TÜV irregeführt?
Defekte Implantate: Firmenchef zieht Geständnis zurück
"Ich habe schon den Betrug zugegeben", sagte Mas in Marseille. "An diesen Verschleierungsaktionen" habe er aber "nie teilgenommen". Kurz nach Prozessauftakt vergangene Woche hatte der Hauptangeklagte eingeräumt, dass er seine Brustimplantate, von denen er weltweit Hunderttausende verkaufte, mit einem Billig-Silikon statt des zugelassenen Nusil-Gels gefüllt hatte (siehe Infobox). Die Einlagen reißen schneller und werden für Entzündungen verantwortlich gemacht. Keinen Nachweis gibt es bisher, dass sie auch Krebs auslösen. Mas bestreitet, dass seine Produkte gesundheitsgefährlich seien.
Der TÜV Rheinland hatte die PIP-Einlagen europaweit zertifiziert. Er tritt beim Prozess in Marseille als Nebenkläger auf, weil er sich selbst als Opfer des Betruges sieht. 5.250 Frauen - darunter 73 Österreicherinnen - klagen gegen Mas und vier einst leitende Angestellte seiner Firma, die seit 2010 pleite ist. Die frühere Qualitätschefin Hannelore Font sagte in dem Prozess diese Woche aus, dass Mas ihr bei den TÜV-Kontrollen einen USB-Stick mit falschen Rechnungsunterlagen gegeben habe.

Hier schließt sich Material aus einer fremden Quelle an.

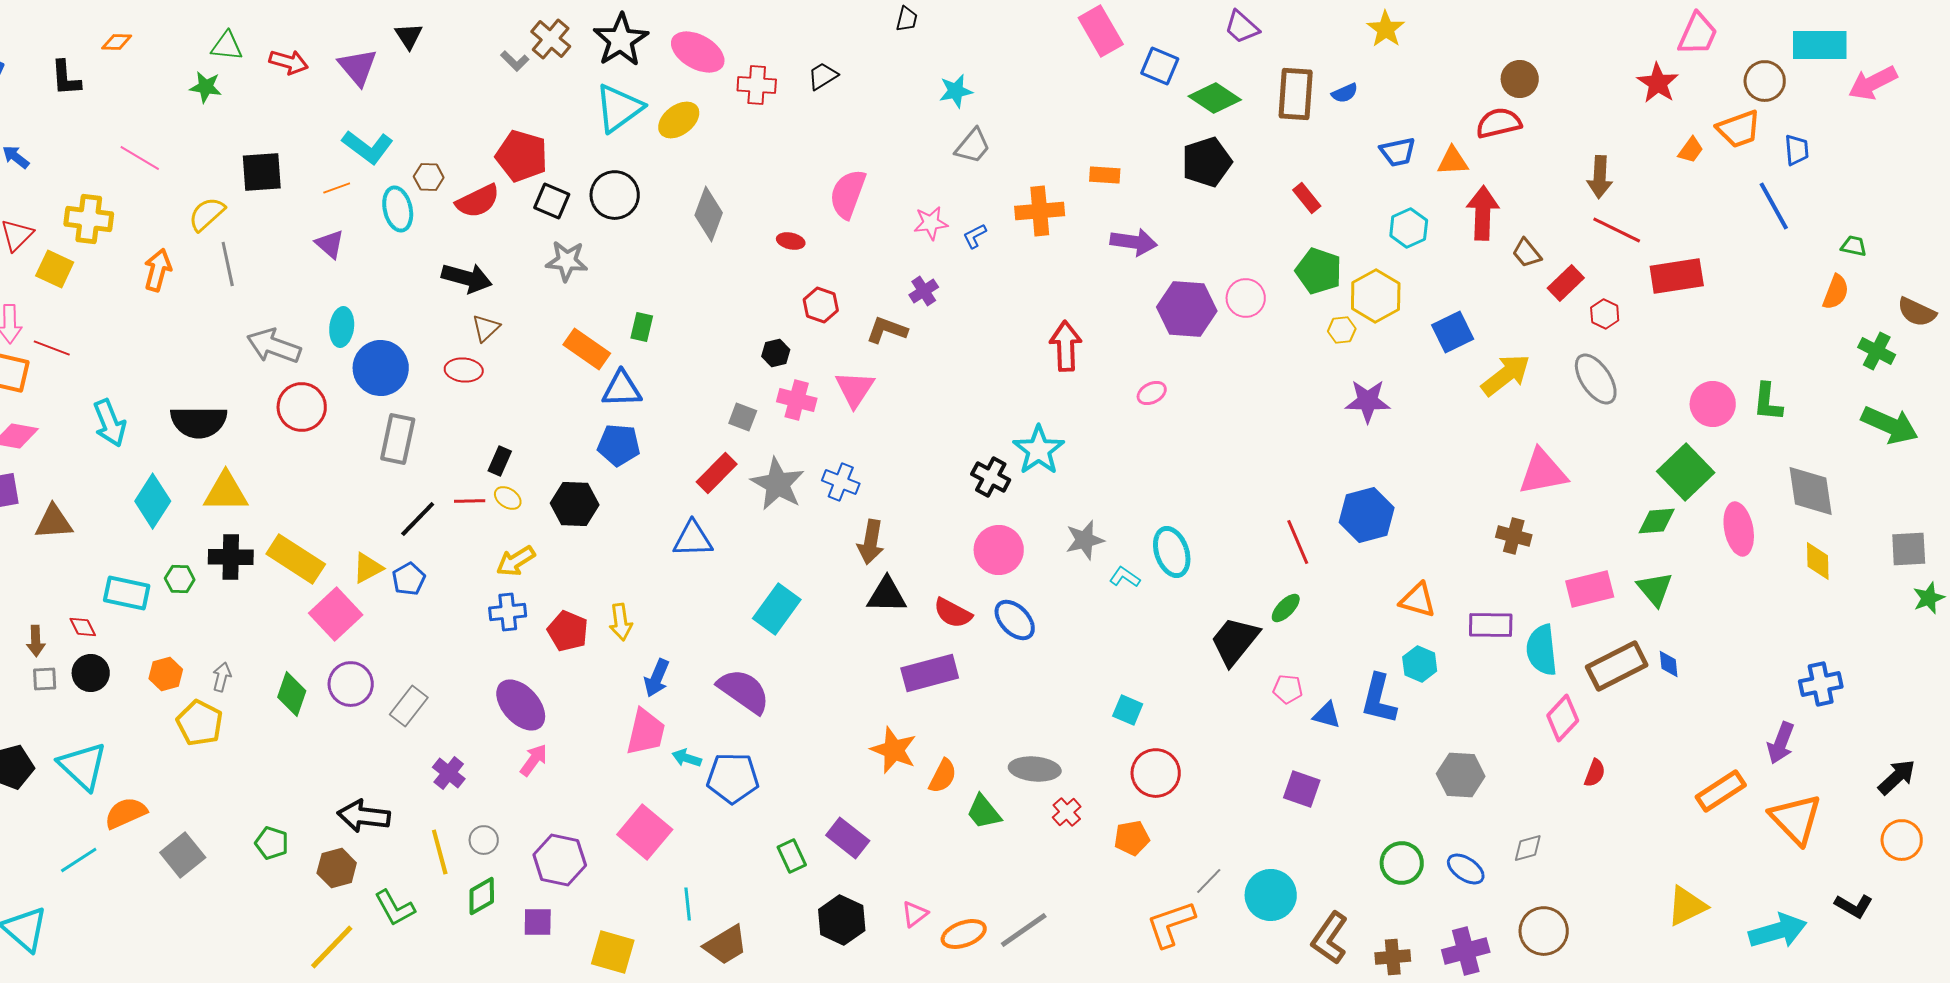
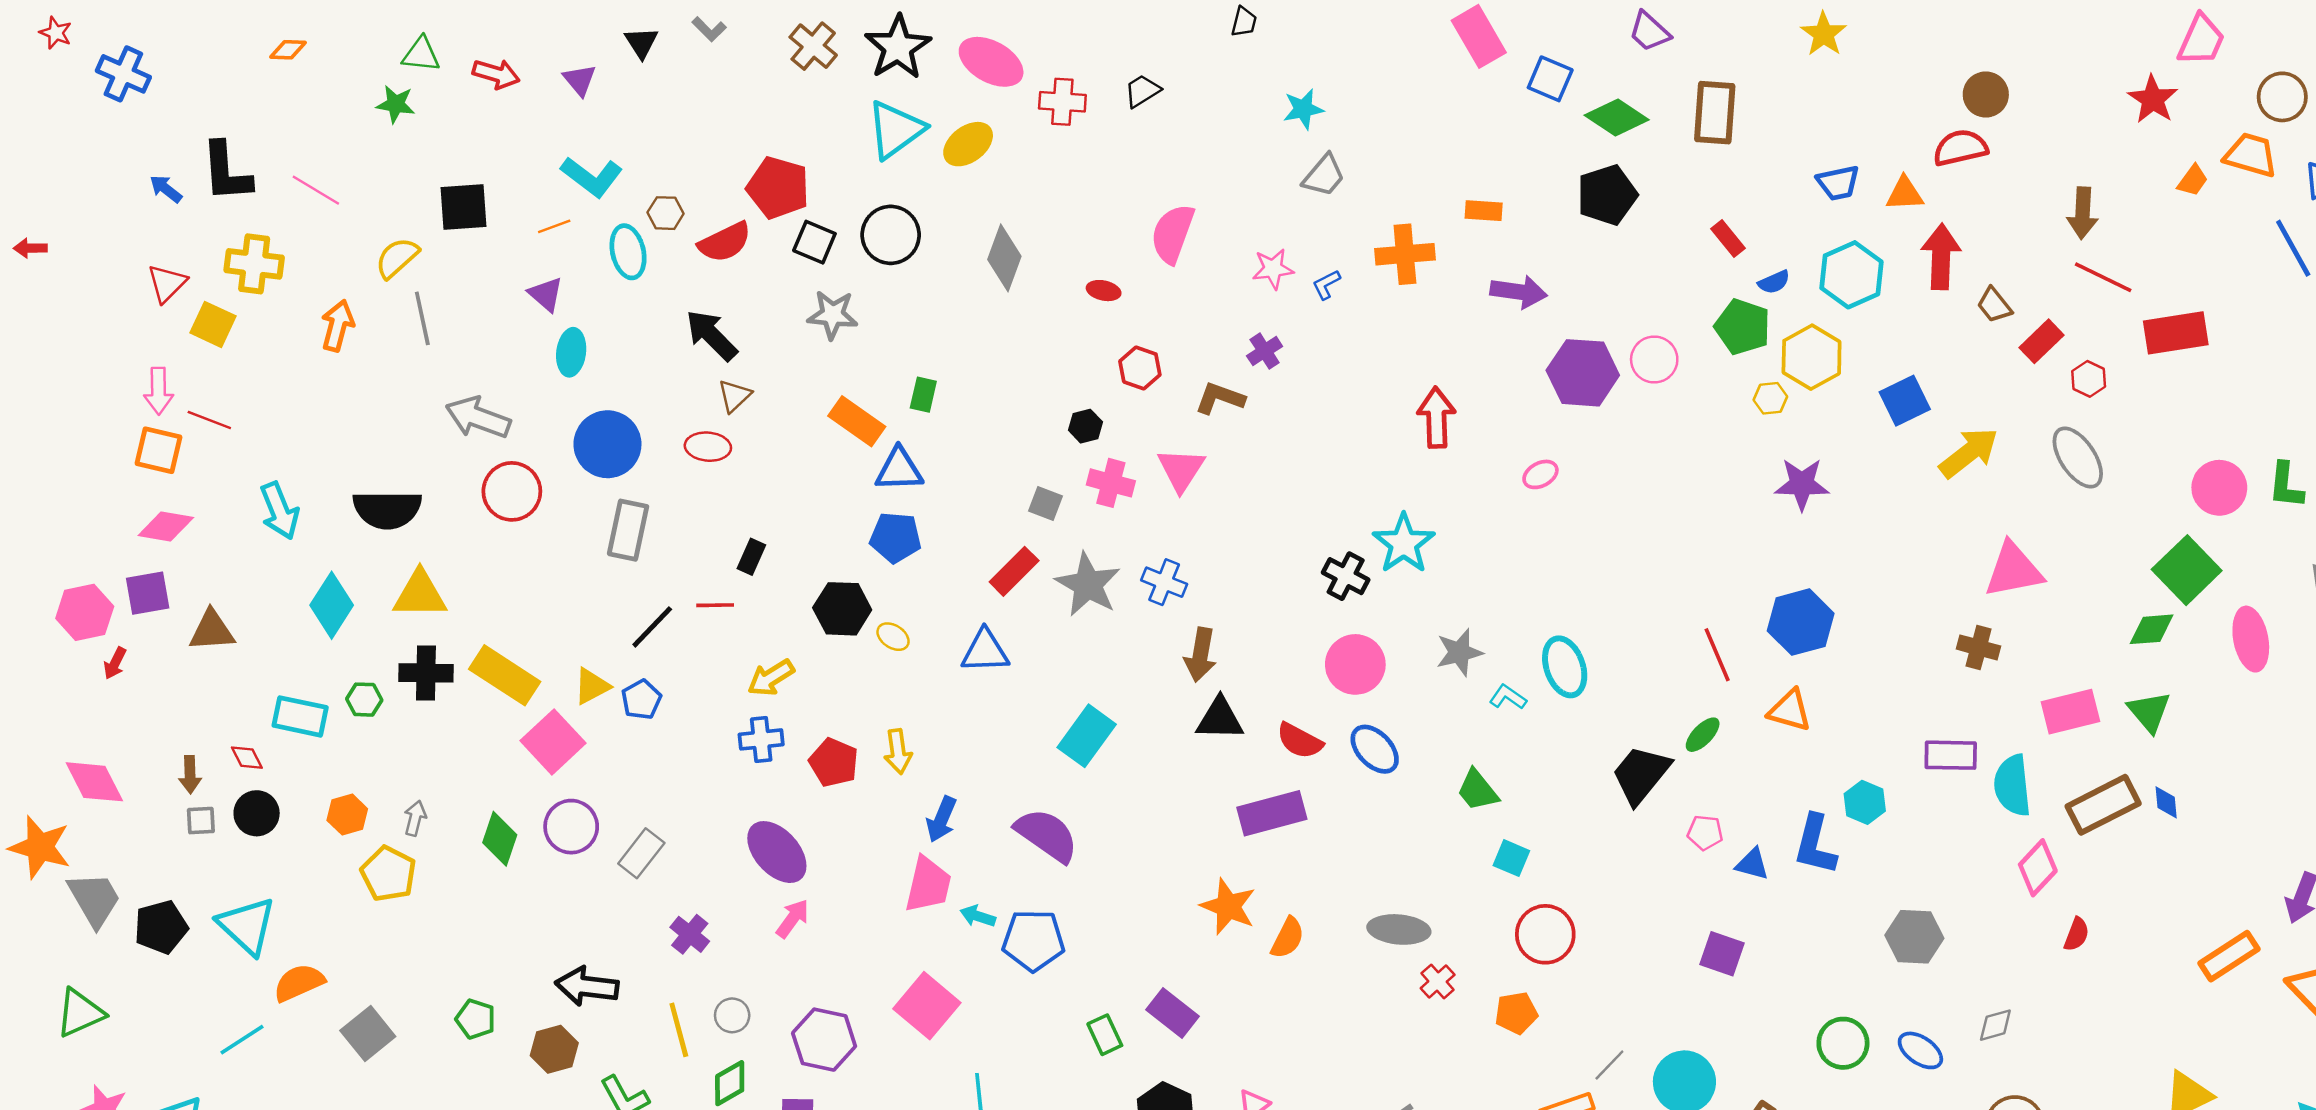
gray L-shape: (515, 61) -> (709, 29), moved
purple triangle: (358, 67) -> (580, 80), size x0.7
black L-shape: (66, 78) -> (226, 172), moved, size x1.4
blue semicircle: (1345, 93) -> (1774, 282), moved
orange trapezoid: (1739, 129) -> (2251, 155), turned -144
cyan hexagon: (1409, 228) -> (1851, 275), size x1.4
black arrow: (467, 278) -> (712, 335), turned -150
cyan ellipse: (342, 327) -> (571, 352), moved
yellow ellipse: (508, 498) -> (893, 637), moved
orange triangle: (1418, 600) -> (1790, 710), moved
green trapezoid: (984, 812) -> (1478, 790), moved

Mas bestreitet Anweisungen, die er 2010 zugegeben hatte
Mas hatte 2010 im Polizeiverhör gestanden, dass er die "Anweisung" an seine Mitarbeiter gegeben habe, alle Unterlagen und ganze Container mit dem Billig-Silikon vor den angekündigten TÜV-Kontrollen zur Seite zu schaffen. Das sei "Routine" gewesen. Nun sagte er: "Ich sehe nicht, warum ich Anweisungen geben hätte sollen, wenn es Routine war." Er sei im Polizeigewahrsam "sehr destabilisiert" gewesen. Der Beamte im Verhör sei "sehr heftig" ihm gegenüber aufgetreten.
Der Ex-Chef versicherte auch, dass er von 2005 bis 2010 keinen Kontakt zum TÜV gehabt habe, weil er keine operative Funktion in der südfranzösischen Firma gehabt habe. Mas stand damals an der Spitze des Aufsichtsrates, die Leitung von PIP oblag dem Mitangeklagten Claude Couty. Davor sei Qualitätschefin Font dafür zuständig gewesen, sagte Mas.
Der 73-Jährige muss sich zusammen mit den vier Mitangeklagten wegen des Vorwurfs der schweren Täuschung und des Betrugs vor Gericht verantworten. Ihm drohen fünf Jahre Haft.